Professor connects science and ecological decision-making in Colombia

Professor Victor Gutierrez-Velez is helping develop a system to protect Colombia’s biodiversity.

Victor Gutierrez-Velez, a geography and urban studies professor, received a $600,000 NASA grant to develop a support system that would help Colombia’s government make decisions about the country’s biodiversity. | LAURA D’AIELLO / THE TEMPLE NEWS

Victor Gutierrez-Velez developed a deep connection to the natural world in Medellín, Colombia, where he often swam and camped as a child growing up.

Now, as a scientist and academic, he wants to help preserve the nature of Colombia that he enjoyed as a child.

“I saw that, as I was getting older, and I went back to these places, the water would start to smell bad and I couldn’t swim there,” he said. “Beautiful forests didn’t exist anymore.”

Gutierrez-Velez, a geography and urban studies professor, is the principal investigator in a project to help the Colombian government make decisions that protect the country’s biodiversity and ecosystems.

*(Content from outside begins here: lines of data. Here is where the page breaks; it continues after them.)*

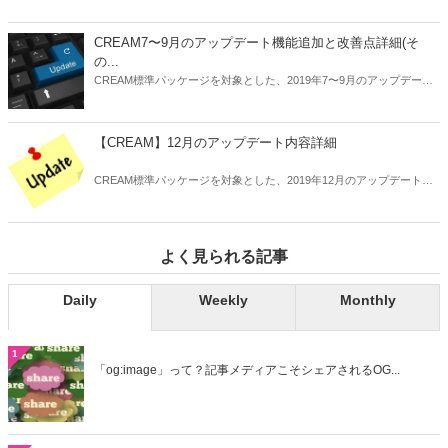
CREAM7〜9月のアップデート機能追加と改善点詳細(そ
の...
CREAM標準パッケージを対象とした、2019年7〜9月のアップデート
内容の詳細についてお知らせします。
【CREAM】12月のアップデート内容詳細
CREAM標準パッケージを対象とした、2019年12月のアップデート内
容の詳細についてお知らせします。
よく見られる記事
Daily
Weekly
Monthly
1
「og:image」って？記事メディアこそシェアされるOG...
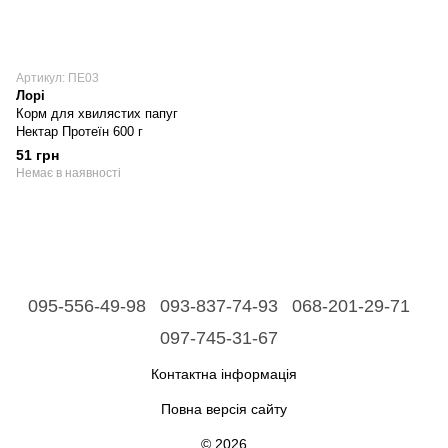
Артикул: ПЕ03
Лорі
Корм для хвилястих папуг
Нектар Протеїн 600 г
51 грн
Немає в наявності
095-556-49-98
093-837-74-93
068-201-29-71
097-745-31-67
Контактна інформація
Повна версія сайту
© 2026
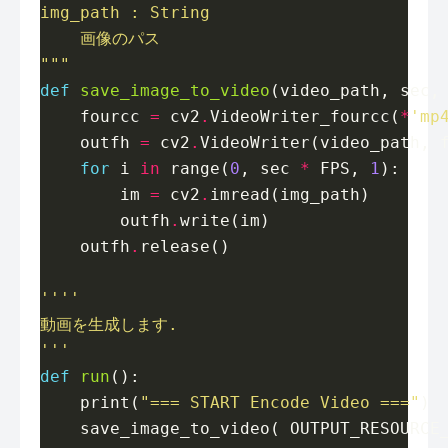
"""
def
save_image_to_video
    fourcc 
=
 cv2
.
VideoWriter_fourcc(
*
'mp
    outfh 
=
 cv2
.
for
 i 
in
 range(
0
, sec 
*
 FPS, 
1
        im 
=
 cv2
.
        outfh
.
    outfh
.
'''
def
run
    print(
"=== START Encode Video ==="
    save_image_to_video( OUTPUT_RESOURCE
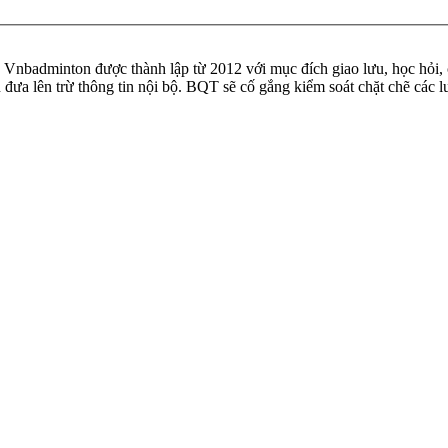
badminton được thành lập từ 2012 với mục đích giao lưu, học hỏi, ch
n đưa lên trừ thông tin nội bộ. BQT sẽ cố gắng kiểm soát chặt chẽ các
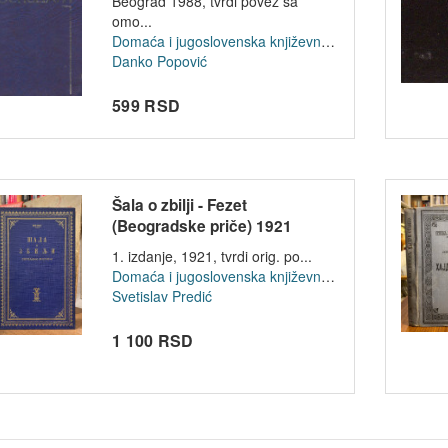
Beograd 1988, tvrdi povez sa
omo...
Domaća i jugoslovenska književnost
Danko Popović
599 RSD
Šala o zbilji - Fezet
(Beogradske priče) 1921
1. izdanje, 1921, tvrdi orig. po...
Domaća i jugoslovenska književnost
Svetislav Predić
1 100 RSD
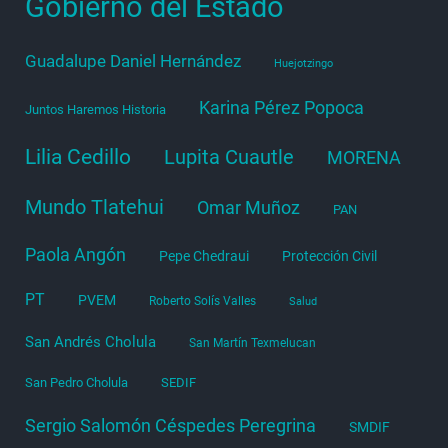
Gobierno del Estado
Guadalupe Daniel Hernández
Huejotzingo
Karina Pérez Popoca
Juntos Haremos Historia
Lilia Cedillo
Lupita Cuautle
MORENA
Mundo Tlatehui
Omar Muñoz
PAN
Paola Angón
Pepe Chedraui
Protección Civil
PT
PVEM
Roberto Solís Valles
Salud
San Andrés Cholula
San Martín Texmelucan
San Pedro Cholula
SEDIF
Sergio Salomón Céspedes Peregrina
SMDIF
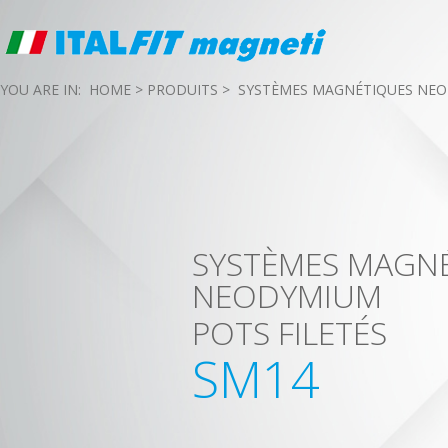
YOU ARE IN:
HOME
>
PRODUITS
>
SYSTÈMES MAGNÉTIQUES NE
SYSTÈMES MAGN
NEODYMIUM
POTS FILETÉS
SM14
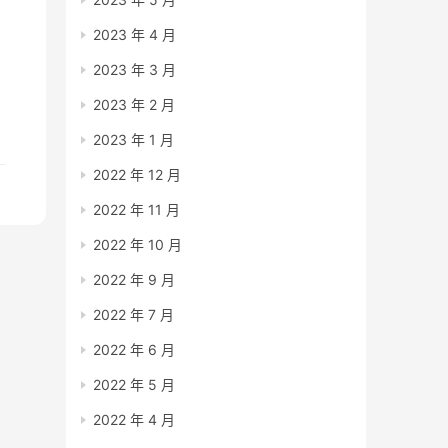
2023 年 4 月
2023 年 3 月
2023 年 2 月
2023 年 1 月
2022 年 12 月
2022 年 11 月
2022 年 10 月
2022 年 9 月
2022 年 7 月
2022 年 6 月
2022 年 5 月
2022 年 4 月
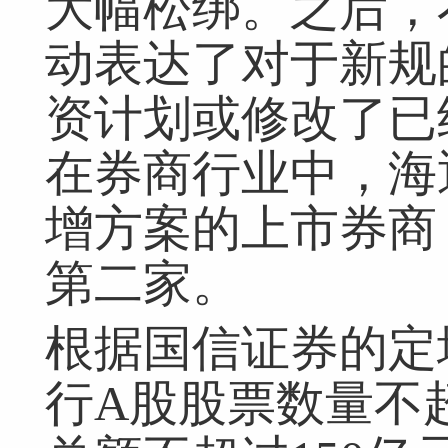
大幅松绑。之后，
动表达了对于新规
资计划或修改了已
在券商行业中，海
增方案的上市券商
第二家。
根据国信证券的定
行A股股票数量不超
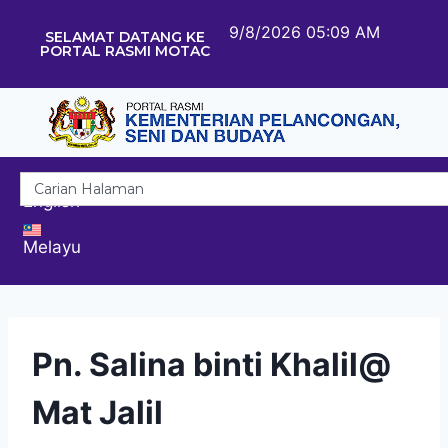
9/8/2026 05:09 AM
SELAMAT DATANG KE
PORTAL RASMI MOTAC
English
Melayu
Pn. Salina binti Khalil@
Mat Jalil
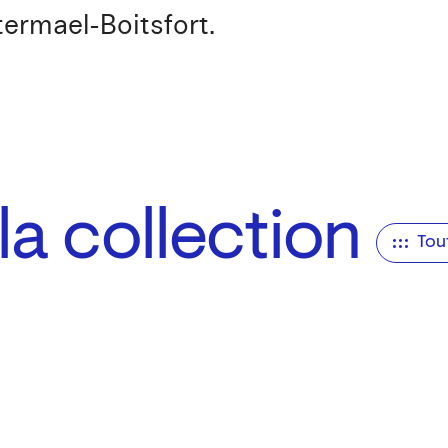
ermael-Boitsfort.
a collection
Tou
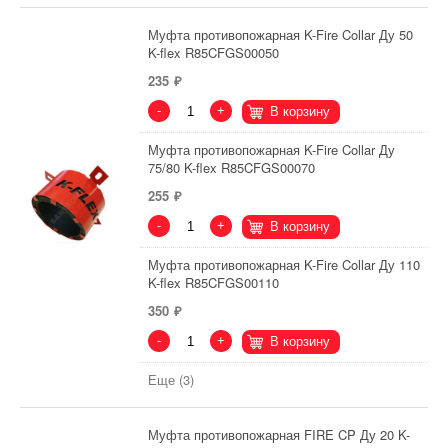
Муфта противопожарная K-Fire Collar Ду 50
K-flex R85CFGS00050
235
-
+
В корзину
Муфта противопожарная K-Fire Collar Ду
75/80 K-flex R85CFGS00070
255
-
+
В корзину
Муфта противопожарная K-Fire Collar Ду 110
K-flex R85CFGS00110
350
-
+
В корзину
Еще (3)
Муфта противопожарная FIRE CP Ду 20 K-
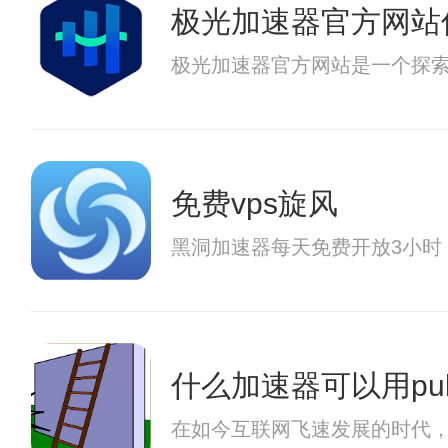
极光加速器官方网站
极光加速器官方网站是一个探
免费vps旋风
黑洞加速器每天免费开放3小时
什么加速器可以用pu
在如今互联网飞速发展的时代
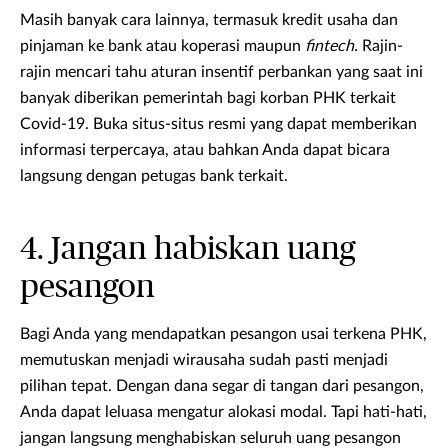
Masih banyak cara lainnya, termasuk kredit usaha dan
pinjaman ke bank atau koperasi maupun
fintech.
Rajin-
rajin mencari tahu aturan insentif perbankan yang saat ini
banyak diberikan pemerintah bagi korban PHK terkait
Covid-19. Buka situs-situs resmi yang dapat memberikan
informasi terpercaya, atau bahkan Anda dapat bicara
langsung dengan petugas bank terkait.
4. Jangan habiskan uang
pesangon
Bagi Anda yang mendapatkan pesangon usai terkena PHK,
memutuskan menjadi wirausaha sudah pasti menjadi
pilihan tepat. Dengan dana segar di tangan dari pesangon,
Anda dapat leluasa mengatur alokasi modal. Tapi hati-hati,
jangan langsung menghabiskan seluruh uang pesangon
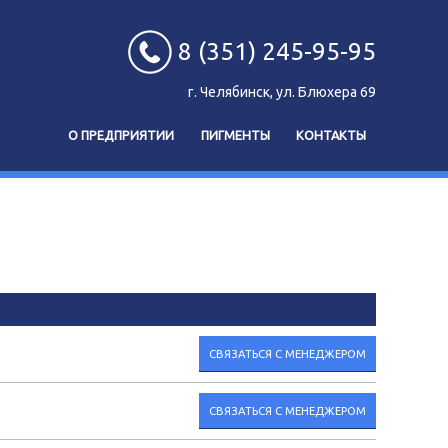
8 (351) 245-95-95
г. Челябинск, ул. Блюхера 69
О ПРЕДПРИЯТИИ
ПИГМЕНТЫ
КОНТАКТЫ
СВЯЗАТЬСЯ С МЕНЕДЖЕРОМ
СВЯЗАТЬСЯ С МЕНЕДЖЕРОМ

With the help of a $600,000 NASA grant, Gutierrez-Velez and his colleagues want to create a platform where policymakers can ask questions and scientists can provide needed information in digestible and valuable ways.

Biodiversity is how plants, animals, fungi and lichens — a composite organism made up of algae and fungi — are structured and function in a system. Colombia makes up less than one percent of the land on Earth, but it hosts 10 percent of all known species on the planet. This richness in species is what makes Colombia a megadiverse country, according to the journal, Environmental Science & Policy.

Gutierrez-Velez’s proposed support system would take remote sensing data collected from satellites — which show processes happening on Earth, like urban expansion, deforestation and agriculture — and share that information with policymakers so they can easily understand it when making decisions that may affect the biodiversity and ecosystems in the country.

Currently, the Colombian government does not have the technical expertise to be able to download, process and analyze the satellite information, so they often make decisions blindly, Gutierrez-Velez said.

Collaborators, mainly from the Humboldt Institute and the Max Planck Institute for Biogeochemistry in Germany, came together with Gutierrez-Velez in 2016 through an initiative called PEACE, or Platform for Ecological Analysis in Colombia and its Ecosystems.

After PEACE’s first meeting in 2016, NASA released a call for proposals that fit PEACE’s purposes and priorities. Gutierrez-Velez and his colleagues wrote a proposal, which was accepted.

Gutierrez-Velez said the government needs to make decisions about where to grow food, which areas need to be protected and how to combat sustainability challenges like deforestation. The right decisions could also result in the conservation of certain species and ecosystems.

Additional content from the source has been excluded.